Write the data below out exactly as it stands. Do not include the pictures.

Records excerpted from a collection:
= = = =

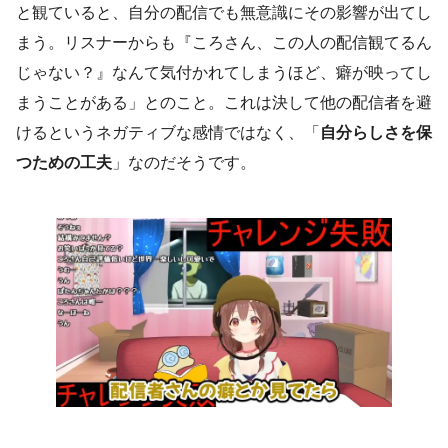
と観ていると、自分の配信でも無意識にその影響が出てし
まう。リスナーからも『ころさん、この人の配信観てるん
じゃない？』なんて気付かれてしまうほど、癖が映ってし
まうことがある」とのこと。これは決して他の配信者を避
けるというネガティブな感情ではなく、「
自分らしさを保
つための工夫
」なのだそうです。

= = = =

[Solved problem]:
と観ていると、自分の配信でも無意識にその影響が出てし
まう。リスナーからも『ころさん、この人の配信観てるん
じゃない？』なんて気付かれてしまうほど、癖が映ってし
まうことがある」とのこと。これは決して他の配信者を避
けるというネガティブな感情ではなく、「
自分らしさを保
つための工夫
」なのだそうです。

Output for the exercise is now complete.